Similarly, there have been reports over the past few months about fast-moving consumer goods (FMCG) companies bringing smaller pack sizes into rural markets to cater to reduced demand. The slow uptake has been highlighted by distributor federations, which are saying that recent months have been dismal for kirana shops (small grocery stores) owing to reduced expenditure in rural and semi-urban areas.
In other words, the trends are similar for many products — premium segments showing a sharp rise and cheaper goods declining or stagnating in terms of sales.
This reflects the global scenario as well. The demand for high-end products is rising worldwide despite continued geopolitical tensions. A study conducted by consulting firm Bain and Company, along with Italian luxury goods manufacturers’ association Altagamma, has estimated there will be 8-10 per cent growth in the luxury market in 2023.
This at a time when inflationary pressures have been growing with higher energy costs throughout the developed world. The gap between the rich and the poor, thus, continues to widen all over the world.
The rising inequity parallels the situation in the domestic economy. On the plus side, the latest data shows an upswing in rural consumption, though it may take a while for the improvement to filter through all regions. Two-wheeler sales, for instance, shot up in November, giving rise to expectations that the declining trend in this segment will finally be reversed. Rural markets showed a rise of 6.4 per cent in consumer goods sales in the second July-September quarter compared to four per cent in the April-June period. This came after four quarters of successive decline, according to retail markets tracker NielsenIQ.
It is thus entirely possible that rural areas will reap the benefits of the faster pace of growth with a lag later in the year. There is no doubt, however, that the poor are finding it much more difficult to recover from the setbacks of the pandemic than the affluent. The contract-intensive segments of trade, hotels, transport and communications, which are big employers, are still moving slower than the rest of the economy at 4.3 per cent in the second quarter.

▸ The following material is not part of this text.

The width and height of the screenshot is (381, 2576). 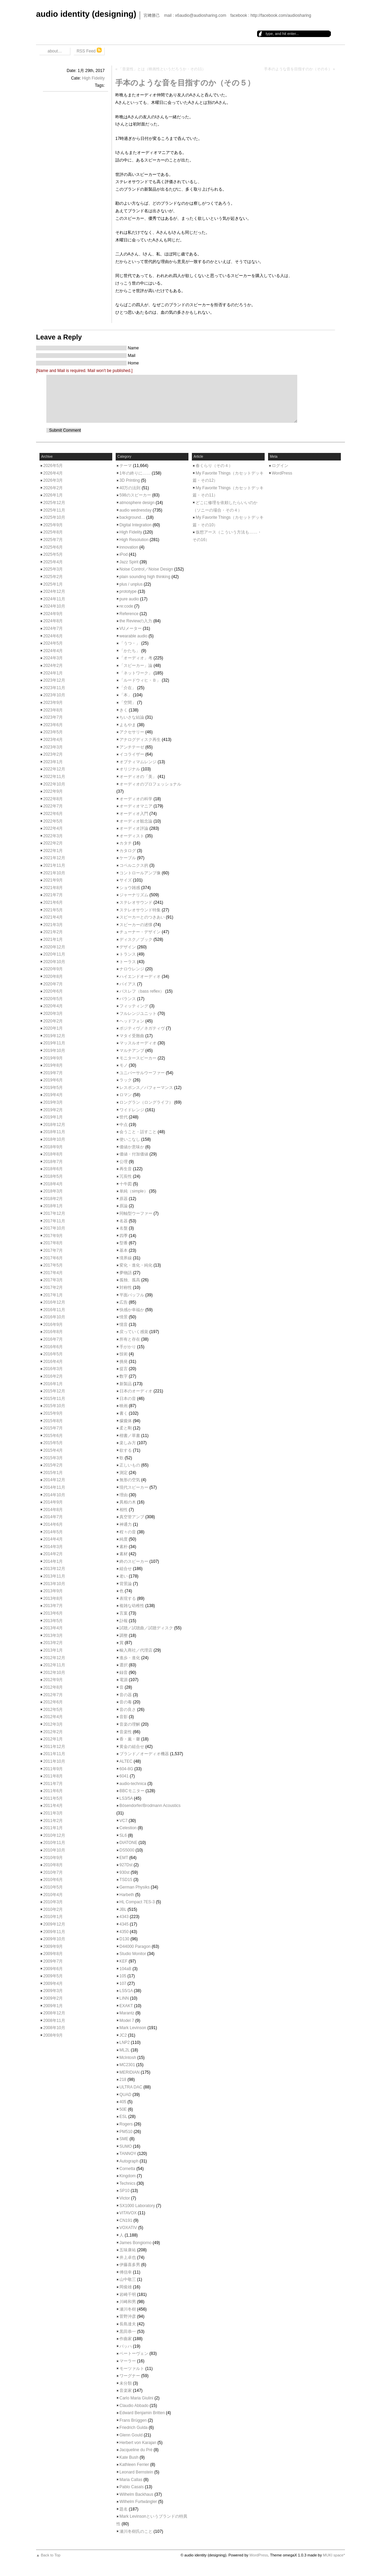 What do you see at coordinates (54, 1657) in the screenshot?
I see `2012年12月` at bounding box center [54, 1657].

For those at the bottom of the pyramid, there is a glimmer of hope that the benefits of the higher growth rate in the first half of the year will trickle down in the coming months. At the same time, the slower economic revival in rural areas has clearly been a factor in the recent Assembly elections. Welfare measures promised by various political parties have been a draw, especially in rural and semi-urban areas. In the case of the BJP, it is the gains accruing from existing schemes as well as new measures in states such as Madhya Pradesh that have drawn voters.
Sustained economic recovery, however, is the only way to achieve long-term benefits for the economically weakest in society. Policies that focus on infrastructure development and improving the investment climate, thus, need to be reinforced so that the uptrend in the manufacturing sector continues at the same rapid pace as in the first half of the year.